What this means for the controller in practice

The choice is no longer "AI or no AI"; the choice is which layer between you and Exact fits your scale and your liability. Four categories, honestly compared.

Dimension Chat-AI plus open connector Generic workflow tool (iPaaS) Build your own on Exact's API Nance
Setup time Minutes to hours Days to a week Two to eight weeks Under 30 minutes single-division, under two hours multi-division
Time-to-first-value Immediate, for one query A week for one flow Two weeks for one flow Immediate after connection
Audit trail Raw call logs Step logs without finance context What you build yourself Structured actions with user, intent, approver
Multi-division support None Limited What you build yourself Out of the box
Maintenance when API changes Your problem Your problem or vendor Your problem Caught by Nance
Suitable for controller liability No Limited Depends on the builder Yes
Suitable for IT liability No, breaks at laptop level Limited, low-code lock-in High initial and ongoing cost Yes

Reading this table as an IT manager, you immediately see where the risk sits.

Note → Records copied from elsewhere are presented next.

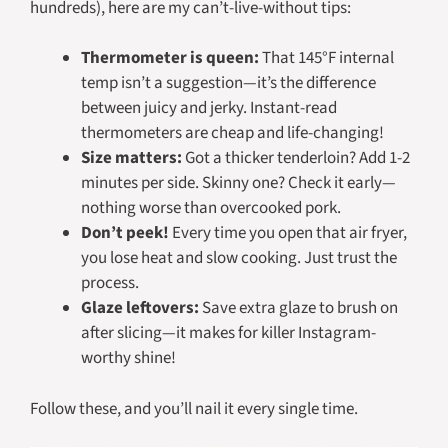
hundreds), here are my can’t-live-without tips:
Thermometer is queen:
That 145°F internal
temp isn’t a suggestion—it’s the difference
between juicy and jerky. Instant-read
thermometers are cheap and life-changing!
Size matters:
Got a thicker tenderloin? Add 1-2
minutes per side. Skinny one? Check it early—
nothing worse than overcooked pork.
Don’t peek!
Every time you open that air fryer,
you lose heat and slow cooking. Just trust the
process.
Glaze leftovers:
Save extra glaze to brush on
after slicing—it makes for killer Instagram-
worthy shine!
Follow these, and you’ll nail it every single time.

A chat-AI plus connector works beautifully on one laptop. The question is who maintains it when the management team has three of them in flight, or when the building controller leaves. That is exactly the challenge low-code and no-code tools historically had too: building was fast, scaling was not. With AI the pattern is the same, only with more risk because the output itself is semi-deterministic.

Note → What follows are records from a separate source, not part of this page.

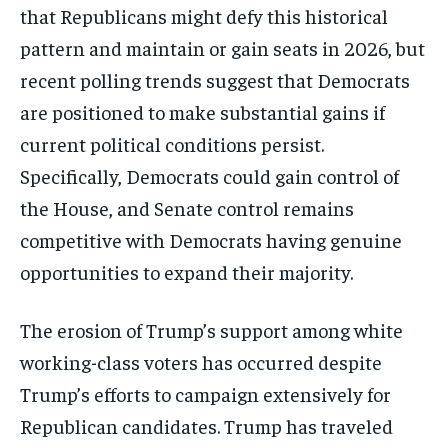
that Republicans might defy this historical
pattern and maintain or gain seats in 2026, but
recent polling trends suggest that Democrats
are positioned to make substantial gains if
current political conditions persist.
Specifically, Democrats could gain control of
the House, and Senate control remains
competitive with Democrats having genuine
opportunities to expand their majority.
The erosion of Trump’s support among white
working-class voters has occurred despite
Trump’s efforts to campaign extensively for
Republican candidates. Trump has traveled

Safety and data boundaries

Four claims at the assurance level, no implementation detail.

  • Enterprise-grade data protection: no training on customer data.
  • EU hosting available for customers who require it.
  • ISO 27001 certification in progress.
  • Customer data from Exact does not leave your tenant without an explicit masking step. By default, personal data, banking details and specific transaction details are not included in queries to the language model.

Setup

Five steps, five minutes of reading, between fifteen and thirty minutes of elapsed time for a single-division Exact environment.

  1. Connect your Exact environment. OAuth flow, division selection, scope choice (read, write, or both with four-eyes).
  2. Set roles. Who can post without approval, who gets proposals to review, who has read-only access.
  3. Define your first workflow. Month-end close checklist is the most chosen start. Other options: invoice validation or a weekly cash update.
  4. Test on one month or one batch. Compare what Nance proposes with what you would do manually. Adjust thresholds and approval paths based on what you see.
  5. Activate automation. One-time say "do this every month on the third". Email notification on. Done.

Multi-division you set up here by running the OAuth flow per division and extending the access matrix. Plan two hours for the full set up to ten divisions, longer if you want to configure intercompany rules.

Frequently asked questions

Does this work for multi-division and multi-entity Exact?

Yes. The access layer respects division restrictions and intercompany boundaries configured in Exact. One Nance user can have rights in one or multiple divisions, with separate approval rules per division. Multi-entity with consolidated reporting works by connecting per entity and running aggregations at the Nance level.

What happens if I want to reverse an AI action?

Every action is reversible via Exact's standard journal-entry mechanism. The Nance audit log links the original action to the reversing entry, so the timeline in Exact and in Nance stays aligned. For actions still pending approval, cancelling is one click; no Exact mutation has occurred.

How is this different from Exact's own native AI?

Exact's own AI features work inside Exact and on Exact data. Nance works across your entire finance stack: between Exact and your email, your CRM, your HR system, your payment processor. An ERP is the connective tissue between finance systems, and an AI colleague that lives in only one system misses half of reality. For controllers who work only in Exact, native AI may suffice; for controllers who move between five systems all day, it does not.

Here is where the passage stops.